NASHUA — Only a handful of residents spoke during Tuesday's public hearing on the city's proposed $230 million budget, which could increase property taxes by up to 3 percent.
“I think it is important that the citizens of Nashua understand as soon as possible what their tax bills will be,” said Robert Sullivan of 12 Stonybrook Road, one of just a few citizens to comment on Mayor Donnalee Lozeau's recommended 2013 budget of $230,607,330.
Lozeau said the budget as presented should result in a tax rate increase of under 3 percent.
Sullivan pressed the mayor on a more accurate prediction, asking whether the increase would be closer to 2.8 or 2.9 percent, and noted that in the past two years, tax increases have been nearly 3 percent annually.
Over a three-year period, Nashua homeowners could be facing almost a 10 percent hike in their property taxes if the proposed budget is adopted, Sullivan said, asking whether any additional services are now offered.
Lozeau explained that the city has had a significant loss of state revenue in recent years, but that it continues to be “on solid financial footing.”

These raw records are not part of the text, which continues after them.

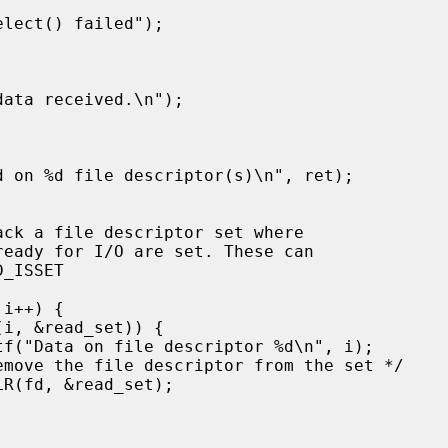
ack a file descriptor set where
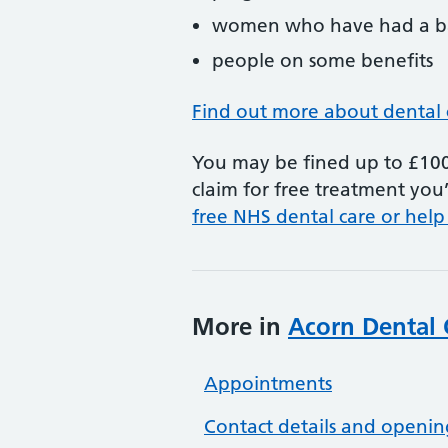
women who have had a ba
people on some benefits
Find out more about dental 
You may be fined up to £100 
claim for free treatment you’
free NHS dental care or help
More in
Acorn Dental 
Appointments
Contact details and openin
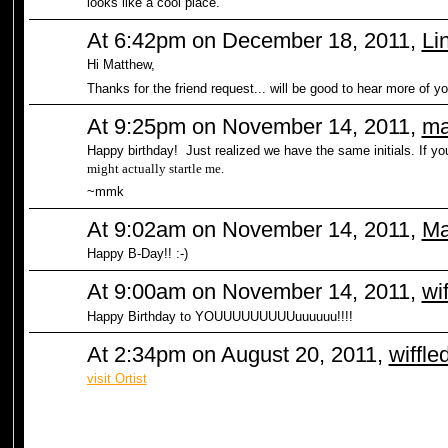
looks like a cool place.
At 6:42pm on December 18, 2011,
Li
Hi Matthew,
Thanks for the friend request... will be good to hear more of yo
At 9:25pm on November 14, 2011,
ma
Happy birthday! Just realized we have the same initials. If y
might actually startle me.
~mmk
At 9:02am on November 14, 2011,
Ma
Happy B-Day!! :-)
At 9:00am on November 14, 2011,
wi
Happy Birthday to YOUUUUUUUUUuuuuuu!!!!
At 2:34pm on August 20, 2011,
wiffle
visit Ortist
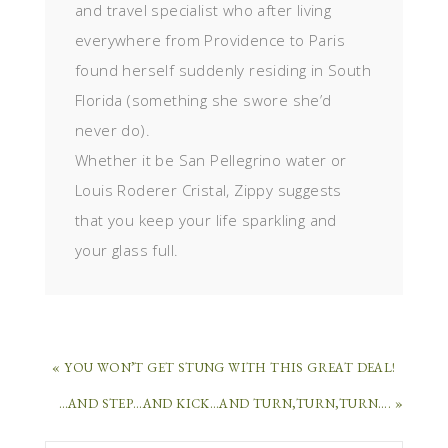
and travel specialist who after living
everywhere from Providence to Paris
found herself suddenly residing in South
Florida (something she swore she’d
never do).
Whether it be San Pellegrino water or
Louis Roderer Cristal, Zippy suggests
that you keep your life sparkling and
your glass full.
« YOU WON’T GET STUNG WITH THIS GREAT DEAL!
…AND STEP…AND KICK…AND TURN,TURN,TURN…. »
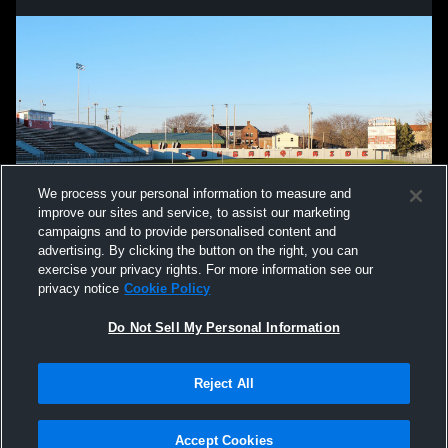
We process your personal information to measure and
improve our sites and service, to assist our marketing
campaigns and to provide personalised content and
advertising. By clicking the button on the right, you can
exercise your privacy rights. For more information see our
privacy notice
Cookie Policy
Do Not Sell My Personal Information
Privacy Policy
|
Terms & Conditions
|
Software License Agreement
|
Do
Reject All
Not Sell My Personal Information
|
Cookies
|
Security
Hudl is a product and service of Agile Sports Technologies, Inc. All text and design
©2007-2026. All rights reserved.
Accept Cookies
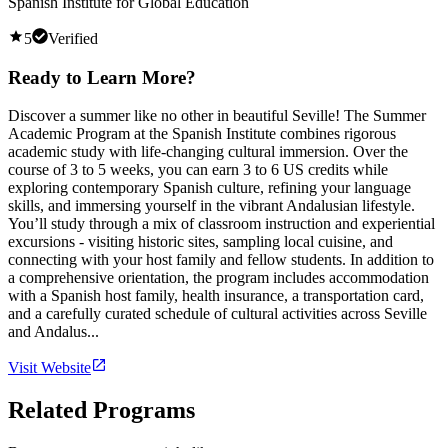
Spanish Institute for Global Education
5
Verified
Ready to Learn More?
Discover a summer like no other in beautiful Seville! The Summer
Academic Program at the Spanish Institute combines rigorous
academic study with life-changing cultural immersion. Over the
course of 3 to 5 weeks, you can earn 3 to 6 US credits while
exploring contemporary Spanish culture, refining your language
skills, and immersing yourself in the vibrant Andalusian lifestyle.
You’ll study through a mix of classroom instruction and experiential
excursions - visiting historic sites, sampling local cuisine, and
connecting with your host family and fellow students. In addition to
a comprehensive orientation, the program includes accommodation
with a Spanish host family, health insurance, a transportation card,
and a carefully curated schedule of cultural activities across Seville
and Andalus...
Visit Website
Related Programs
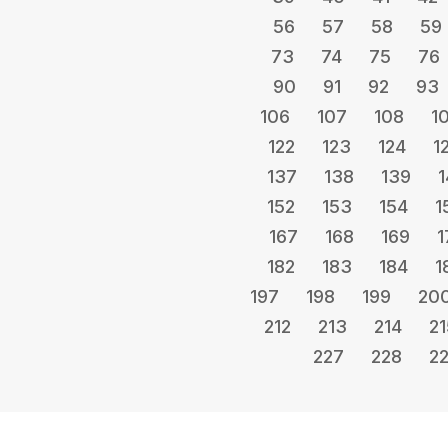
56
57
58
59
73
74
75
76
90
91
92
93
106
107
108
1
122
123
124
1
137
138
139
1
152
153
154
1
167
168
169
1
182
183
184
1
197
198
199
20
212
213
214
21
227
228
2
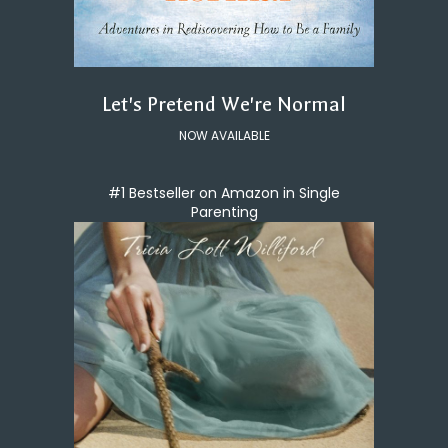
Let's Pretend We're Normal
NOW AVAILABLE
#1 Bestseller on Amazon in Single
Parenting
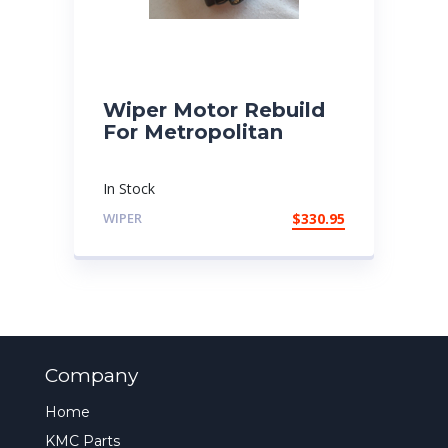
Wiper Motor Rebuild
For Metropolitan
In Stock
WIPER
$
330.95
Company
Home
KMC Parts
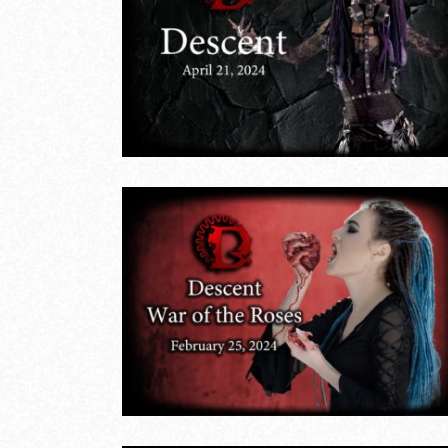
Descent Twiligh
April
Trance – March
17, 2024
LIVE EVENTS
 Roses
 25,
January 28, 20
LIVE EVENTS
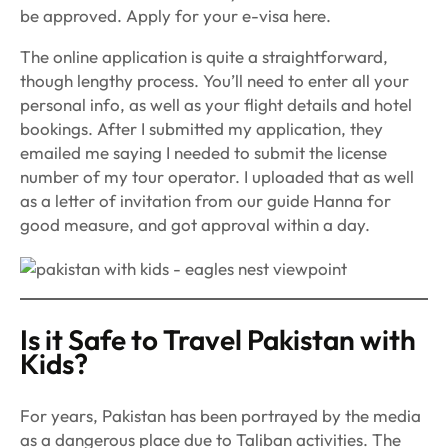
be approved. Apply for your e-visa here.
The online application is quite a straightforward,
though lengthy process. You’ll need to enter all your
personal info, as well as your flight details and hotel
bookings. After I submitted my application, they
emailed me saying I needed to submit the license
number of my tour operator. I uploaded that as well
as a letter of invitation from our guide Hanna for
good measure, and got approval within a day.
Is it Safe to Travel Pakistan with
Kids?
For years, Pakistan has been portrayed by the media
as a dangerous place due to Taliban activities. The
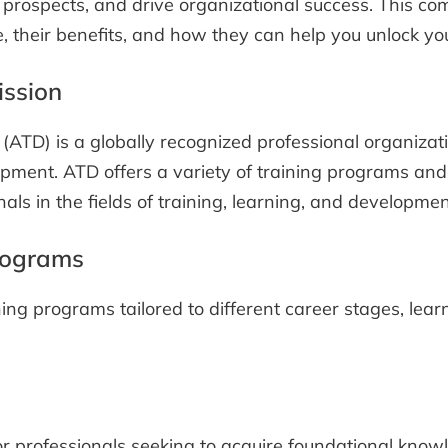
 prospects, and drive organizational success. This com
 their benefits, and how they can help you unlock your
ission
(ATD) is a globally recognized professional organiza
pment. ATD offers a variety of training programs and 
als in the fields of training, learning, and developmen
rograms
ning programs tailored to different career stages, lea
r professionals seeking to acquire foundational knowle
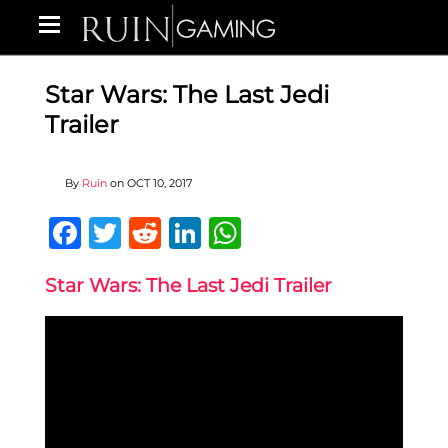
Star Wars: The Last Jedi
Trailer
By
Ruin
on
OCT 10, 2017
Facebook
Twitter
Reddit
LinkedIn
WhatsApp
Star Wars: The Last Jedi Trailer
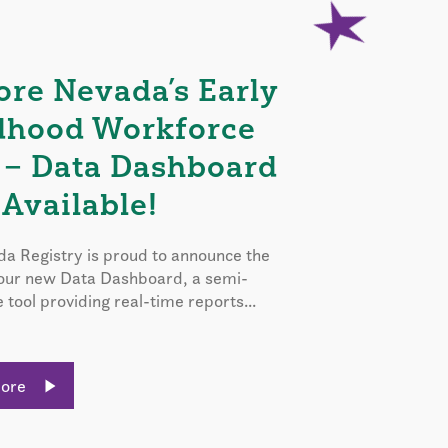
ore Nevada’s Early
dhood Workforce
 – Data Dashboard
Available!
a Registry is proud to announce the
 our new Data Dashboard, a semi-
e tool providing real-time reports...
More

Lozeau said Nashua is not facing mass layoffs such as the one in Manchester, where the school board has approved laying off 161 full-time staffers.
She said it is important to predict the worst-case scenario when estimating tax increases. Sullivan argued that residents deserve to be provided with a probable tax rate figure so they can adequately prepare for their upcoming property tax bill.
The 2011 tax rate is $20.97 per $1,000 of assessed valuation, or about $6,291 for a $300,000 home. Although Lozeau did not mention the specific tax rate, if it is 3 percent, homeowners could be facing a new tax rate of about $21.60, or an estimated $190 more for a $300,000 home.
“Every 3 percent hurts,” said Cheryl Arch of Kessler Farms. “It is a hardship.”
In a time when families are on fixed incomes, salaries are declining and taxes are going up, Arch said she is struggling to understand why the city is spending money on “frivolous expenditures” such as pursuing rail studies and land buys.
The mayor's budget of $230,607,330 is up 1.5 percent from the current $227.2 million budget. Her budget is about $554,000 below the city's spending cap.
The largest department budget is the school district, which is recommended at $95.6 million. Other significant budgets include the police department at $17.7 million, and the fire department at $14.1 million.
Stacie Laughton, selectman for Ward 4, urged the Board of Aldermen to make sure there is sufficient funding for the police department budget. Because of a recent shortfall in the police budget, two school resource officers were temporarily pulled from the schools earlier this year.
“We should not let that happen again,” she told aldermen.
Tonight, the aldermanic Budget Review Committee will again study the proposed budget in light of public comments made Tuesday. Following its recommendation, the full Board of Aldermen will have the opportunity to adjust the budget before final approval.